What to work on
Give again only what runs from the line with "spam. Se hai mai usato la tua email pers" to the final line of the entries below, exactly as written and without pictures.

********

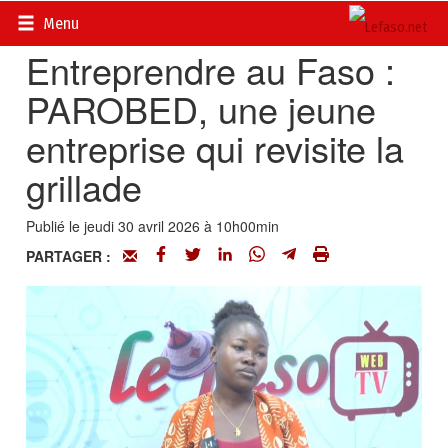
Accueil
>
Vidéos
Menu
Entreprendre au Faso :
PAROBED, une jeune
entreprise qui revisite la
grillade
Publié le jeudi 30 avril 2026 à 10h00min
PARTAGER :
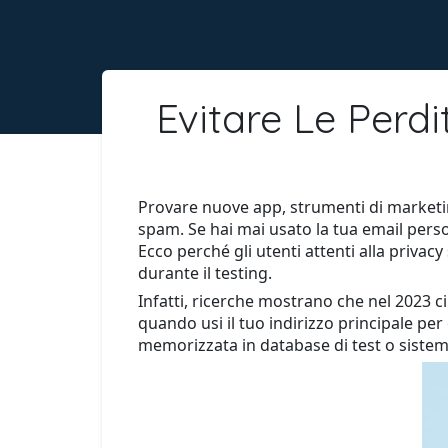
Evitare Le Perdi
Provare nuove app, strumenti di marketin
spam. Se hai mai usato la tua email pers
Ecco perché gli utenti attenti alla privacy
durante il testing.
Infatti, ricerche mostrano che nel 2023 cir
quando usi il tuo indirizzo principale per
memorizzata in database di test o sistemi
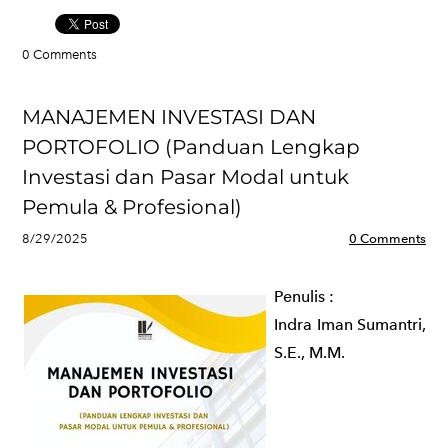
0 Comments
MANAJEMEN INVESTASI DAN
PORTOFOLIO (Panduan Lengkap
Investasi dan Pasar Modal untuk
Pemula & Profesional)
8/29/2025
0 Comments
Penulis
:
Indra Iman Sumantri,
S.E., M.M.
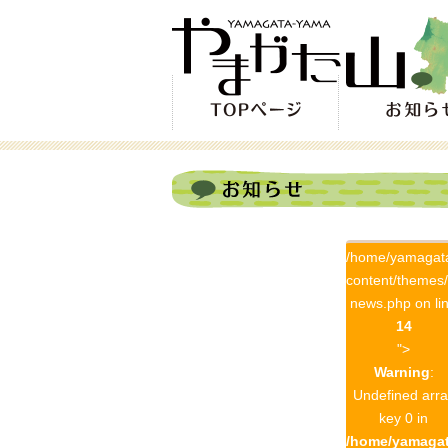
/home/yamagat
content/themes
news.php on li
14
">
Warning
:
Undefined arra
key 0 in
/home/yamagat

********

Exercise solution
spam. Se hai mai usato la tua email pers
Ecco perché gli utenti attenti alla privacy
durante il testing.
Infatti, ricerche mostrano che nel 2023 cir
quando usi il tuo indirizzo principale per
memorizzata in database di test o sistemi
0 Comments
MANAJEMEN INVESTASI DAN
PORTOFOLIO (Panduan Lengkap
Investasi dan Pasar Modal untuk
Pemula & Profesional)
8/29/2025
0 Comments
Penulis
:
Indra Iman Sumantri,
S.E., M.M.
/home/yamagat
content/themes
news.php on li
14
">
Warning
:
Undefined arra
key 0 in
/home/yamagat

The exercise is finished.